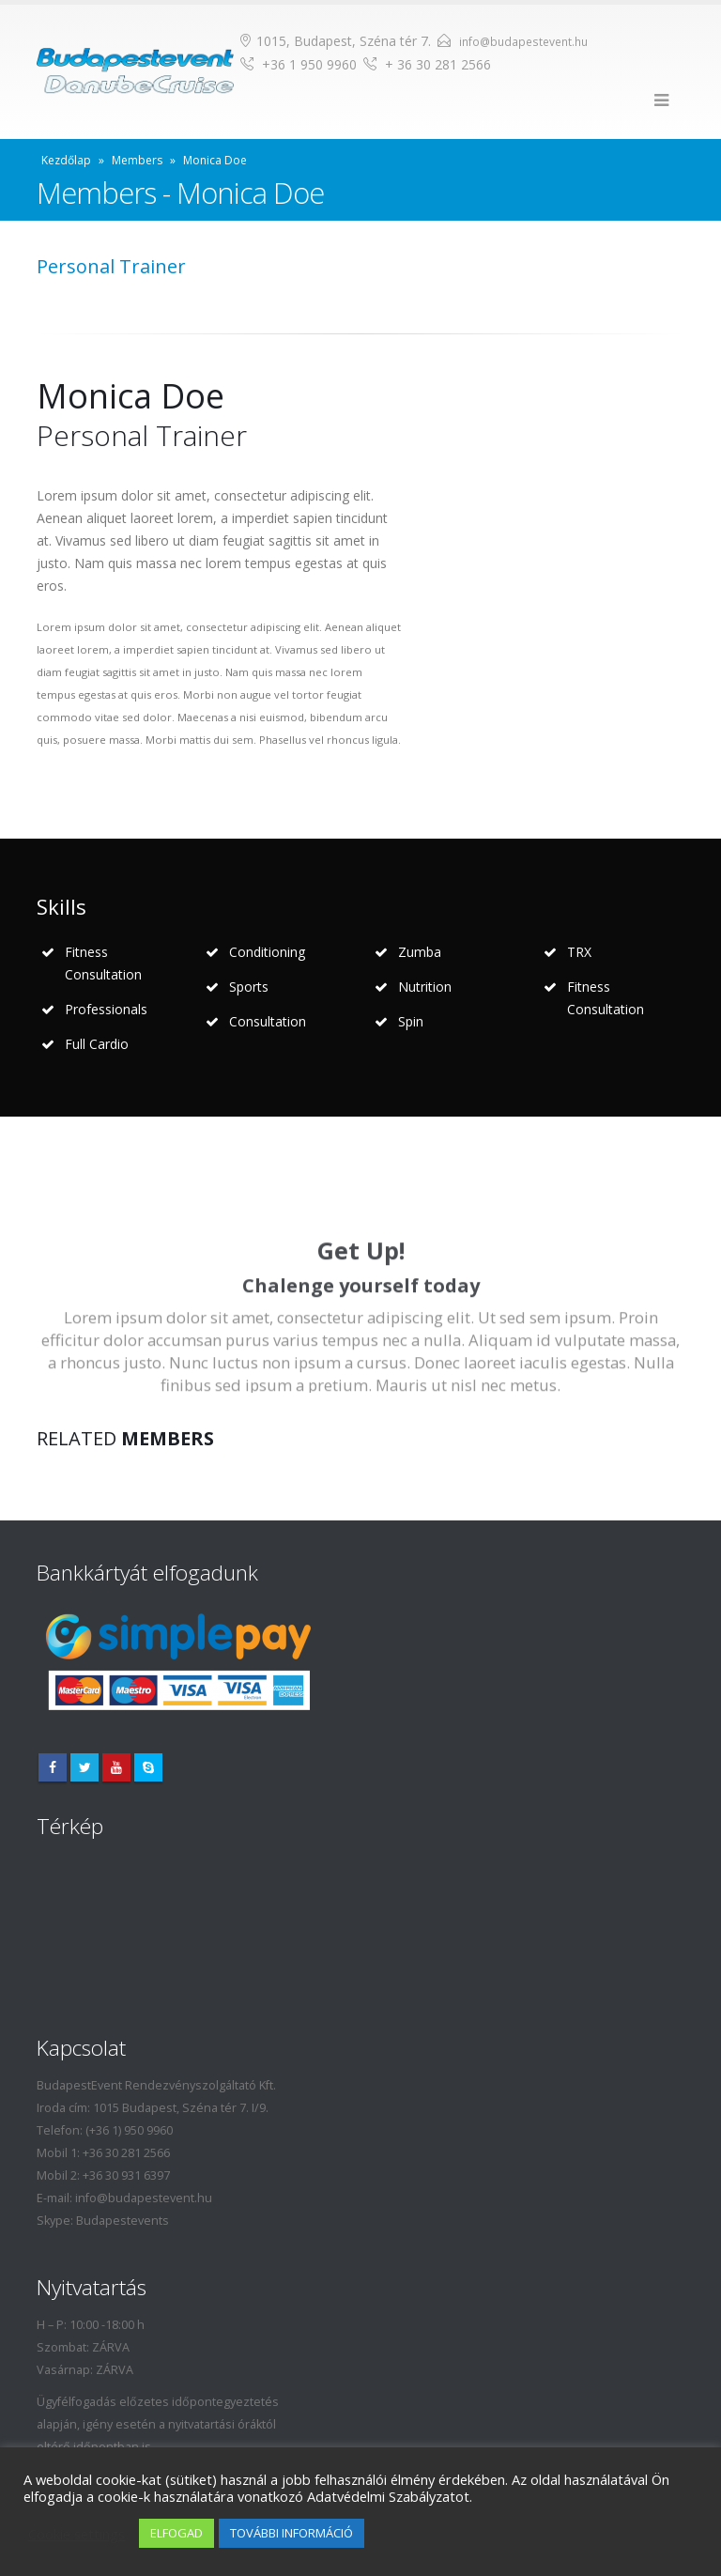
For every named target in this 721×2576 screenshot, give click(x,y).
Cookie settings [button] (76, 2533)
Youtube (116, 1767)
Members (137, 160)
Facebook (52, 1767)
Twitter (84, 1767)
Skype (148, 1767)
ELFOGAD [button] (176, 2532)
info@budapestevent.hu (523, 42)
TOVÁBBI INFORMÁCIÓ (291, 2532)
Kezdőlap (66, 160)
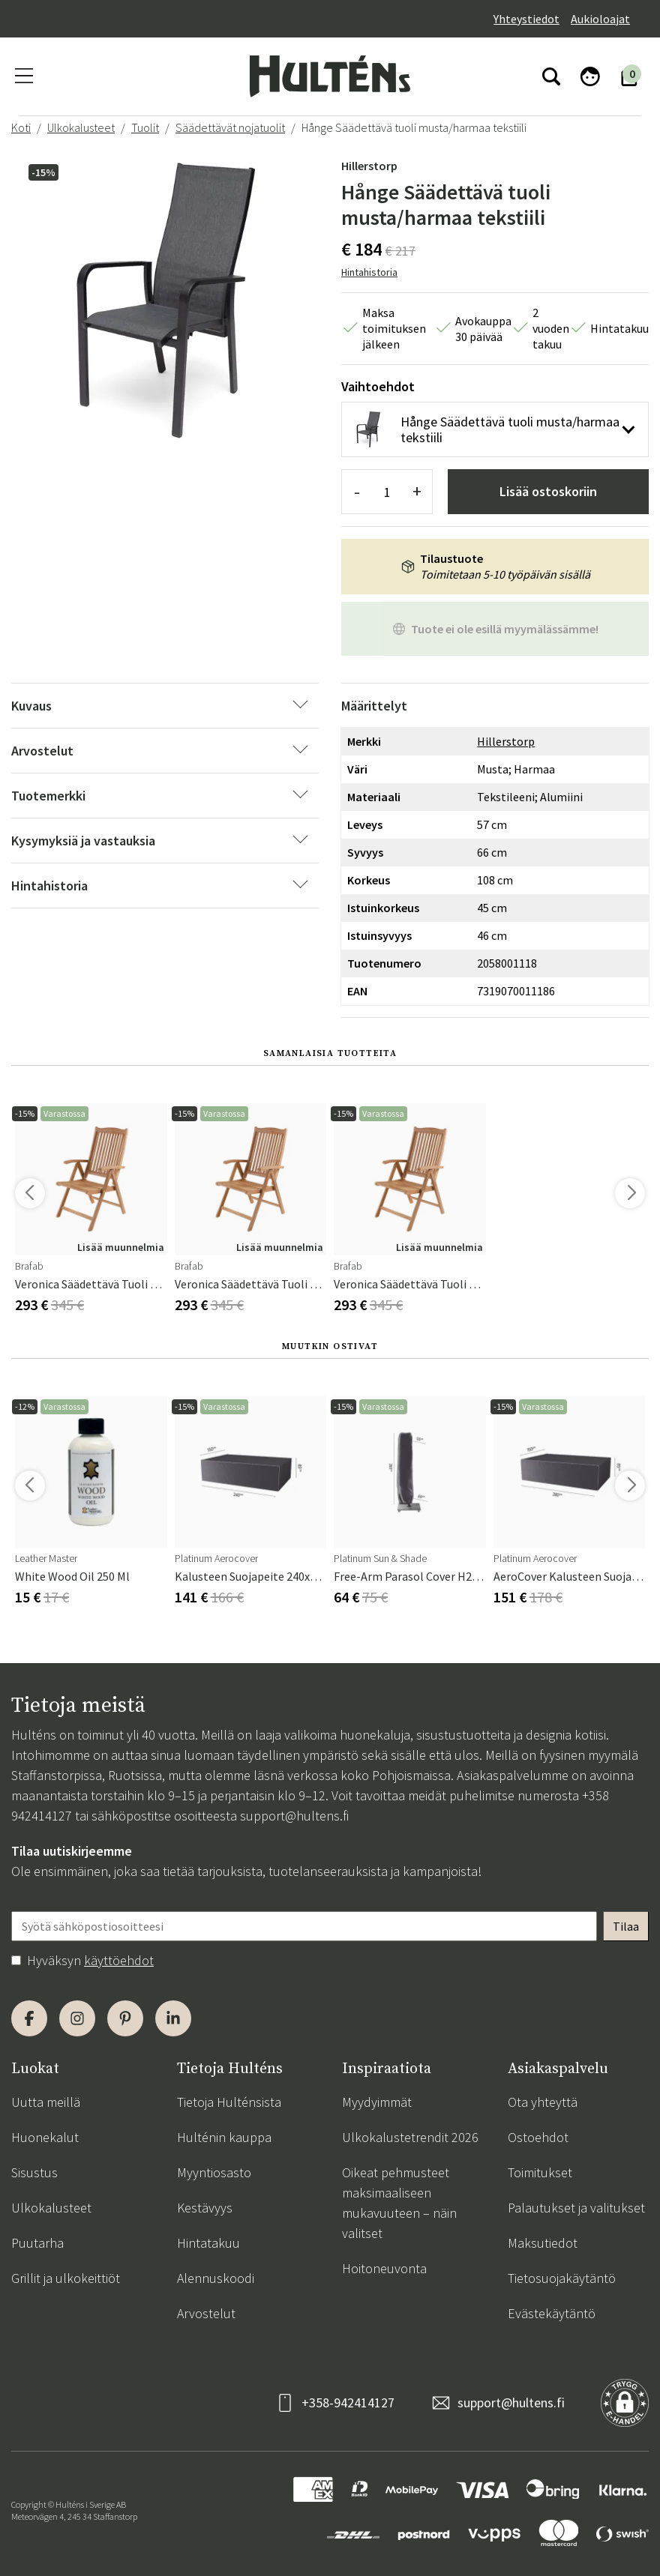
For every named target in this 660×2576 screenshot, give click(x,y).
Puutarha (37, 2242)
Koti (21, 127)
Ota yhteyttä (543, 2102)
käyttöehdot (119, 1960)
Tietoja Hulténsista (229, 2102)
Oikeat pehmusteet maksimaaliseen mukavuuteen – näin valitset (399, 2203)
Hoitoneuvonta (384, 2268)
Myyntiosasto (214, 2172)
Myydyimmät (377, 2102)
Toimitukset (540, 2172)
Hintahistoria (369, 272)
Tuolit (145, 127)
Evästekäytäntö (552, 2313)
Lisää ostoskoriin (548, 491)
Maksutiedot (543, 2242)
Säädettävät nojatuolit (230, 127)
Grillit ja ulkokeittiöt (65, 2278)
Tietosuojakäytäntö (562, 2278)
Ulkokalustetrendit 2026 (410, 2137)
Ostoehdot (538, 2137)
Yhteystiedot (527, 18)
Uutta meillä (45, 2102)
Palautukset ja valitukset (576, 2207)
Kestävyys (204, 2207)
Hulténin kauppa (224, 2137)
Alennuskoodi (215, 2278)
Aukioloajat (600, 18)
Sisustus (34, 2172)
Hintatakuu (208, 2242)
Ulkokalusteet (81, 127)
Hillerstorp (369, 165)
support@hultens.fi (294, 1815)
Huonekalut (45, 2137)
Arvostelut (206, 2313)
● ● ● ● ●
• YOUR ASSIGNMENT: Leave the pictures behind and transcribe every record above exactly.

• TASK OUTPUT:
For every named target in this 721×2576 screenshot, give click(x,y).
Cookie settings [button] (76, 2533)
Youtube (116, 1767)
Members (137, 160)
Facebook (52, 1767)
Twitter (84, 1767)
Skype (148, 1767)
ELFOGAD [button] (176, 2532)
info@budapestevent.hu (523, 42)
TOVÁBBI INFORMÁCIÓ (291, 2532)
Kezdőlap (66, 160)
For every named target in this 660×2576 screenshot, give click(x,y).
Puutarha (37, 2242)
Koti (21, 127)
Ota yhteyttä (543, 2102)
käyttöehdot (119, 1960)
Tietoja Hulténsista (229, 2102)
Oikeat pehmusteet maksimaaliseen mukavuuteen – näin valitset (399, 2203)
Hoitoneuvonta (384, 2268)
Myyntiosasto (214, 2172)
Myydyimmät (377, 2102)
Toimitukset (540, 2172)
Hintahistoria (369, 272)
Tuolit (145, 127)
Evästekäytäntö (552, 2313)
Lisää ostoskoriin (548, 491)
Maksutiedot (543, 2242)
Säädettävät nojatuolit (230, 127)
Grillit ja ulkokeittiöt (65, 2278)
Tietosuojakäytäntö (562, 2278)
Ulkokalustetrendit 2026 (410, 2137)
Ostoehdot (538, 2137)
Yhteystiedot (527, 18)
Uutta meillä (45, 2102)
Palautukset ja valitukset (576, 2207)
Kestävyys (204, 2207)
Hulténin kauppa (224, 2137)
Alennuskoodi (215, 2278)
Aukioloajat (600, 18)
Sisustus (34, 2172)
Hintatakuu (208, 2242)
Ulkokalusteet (81, 127)
Hillerstorp (369, 165)
support@hultens.fi (294, 1815)
Huonekalut (45, 2137)
Arvostelut (206, 2313)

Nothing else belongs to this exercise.